The shift also raises major new questions and challenges for implementation. How will the state ramp up to achieve the desired scale of deep energy retrofits? Without short-term, behavioral strategies, will administrators be able to achieve deeper, more complex savings and projects? Weatherization projects offer deeper, longer-term energy savings opportunities for customers but they also require deeper trust and levels of commitment from those customers. Similarly, pairing weatherization with heat pump goals has the potential to transform New York’s building stock and its energy use, but will raise new challenges and require new approaches.
This blog post explores three fundamental changes in New York’s portfolios: the shift to a Strategic Framework that creates guardrails around program and measure types, the removal of performance incentives for utilities, and prioritization of building envelope upgrades for both the LMI and non-LMI portfolios.
Shifting Strategies to Achieve Deep Energy Savings
The orders use a Strategic Framework to focus program funds, outline key priorities, and align investments in EE/BE programs with state priorities. This Framework was first introduced in the DPS Staff Energy Efficiency and Building Electrification Report in 2022, and the PSC directed program administrators to follow it in their 2026-2030 proposals in the 2023 Order Directing Energy Efficiency and Building Electrification Proposals. The Framework breaks measures into three categories: strategic, neutral, and non-strategic as shown below.
Source: Chart developed by NEEP using information from the recent NY PSC orders
This approach aims to prioritize measures that will provide long-term savings. Strategic measures heavily focus on those that improve building envelopes to save energy and mitigate future electric peaks. The Framework sets meaningful goals in alignment with state priorities but also takes the unprecedented step of requiring all measures to have effective useful lives (EULs) of more than six years. Under the Strategic Framework, the PSC also explicitly prohibits certain measures that are considered non-strategic (with some situational exceptions): residential gas-fired appliances (including HVAC); commercial gas-fired cooking appliances; lighting measures; electric plug-in appliances; appliance recycling programs; home energy report programs; and online marketplace programs.
Some of these prohibitions, such as eliminating subsidies for new gas-fired appliances when cost-effective electric options are feasible, are consistent with best practices across the region. But other prescriptive requirements, including the removal of all measures with an EUL of six years or less, risk putting up unnecessary barriers for program implementers. This could disallow approaches that can reach many customers, provide an on-ramp to deeper savings, and provide proven ways to target customers to lower energy bills and improve affordability.

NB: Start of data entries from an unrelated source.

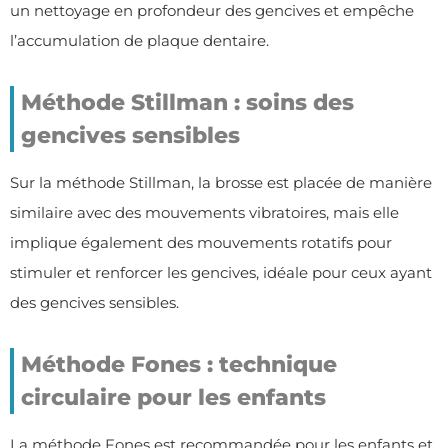
un nettoyage en profondeur des gencives et empêche
l’accumulation de plaque dentaire.
Méthode Stillman : soins des
gencives sensibles
Sur la méthode Stillman, la brosse est placée de manière
similaire avec des mouvements vibratoires, mais elle
implique également des mouvements rotatifs pour
stimuler et renforcer les gencives, idéale pour ceux ayant
des gencives sensibles.
Méthode Fones : technique
circulaire pour les enfants
La méthode Fones est recommandée pour les enfants et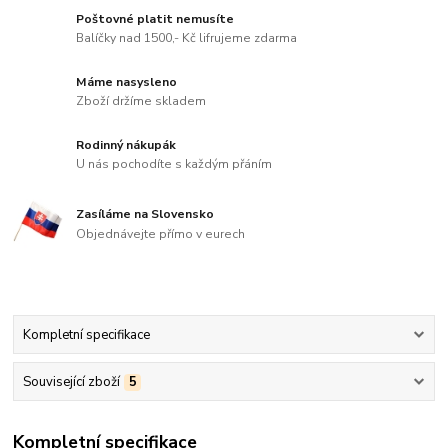
Poštovné platit nemusíte
Balíčky nad 1500,- Kč lifrujeme zdarma
Máme nasysleno
Zboží držíme skladem
Rodinný nákupák
U nás pochodíte s každým přáním
Zasíláme na Slovensko
Objednávejte přímo v eurech
Kompletní specifikace
Související zboží
5
Kompletní specifikace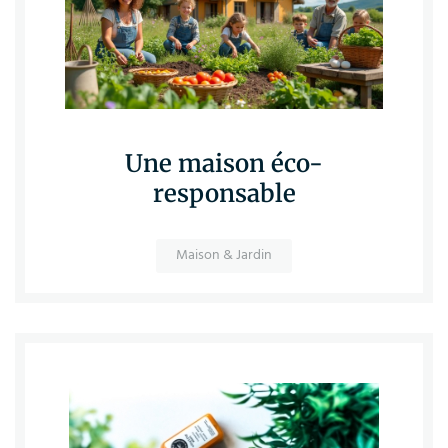
Une maison éco-
responsable
Maison & Jardin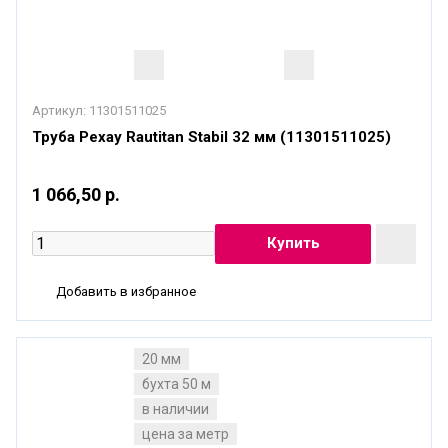
Артикул:
11301511025
Труба Рехау Rautitan Stabil 32 мм (11301511025)
1 066,50 р.
Добавить в избранное
20 мм
бухта 50 м
в наличии
цена за метр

Programs that leverage behavioral insights to achieve short-term operational savings can be lower cost and serve as a “foot in the door” to introduce customers to deep energy retrofits. For large energy users, these insights may come in the form of energy management systems. For residences, they may come in the form of home energy reports that provide customers with information on their energy usage and offer ways to reduce usage. These reports are cost-effective ways to maintain consistent engagement with customers to maintain regular communication and help build trust. However, the PSC expressed openness to innovative approaches that encourage true customer behavioral change in service of deep energy retrofits. While initial Implementation Plans are already filed, program administrators should include detailed information in future versions of the Implementation Plans for DPS Staff’s review and approval if they want to propose this kind of program.
As the 2026-2030 portfolios are deployed, the utilities will need to use other methods to generate customer engagement to maximize the reach of the new, more in-depth programs to achieve ambitious goals.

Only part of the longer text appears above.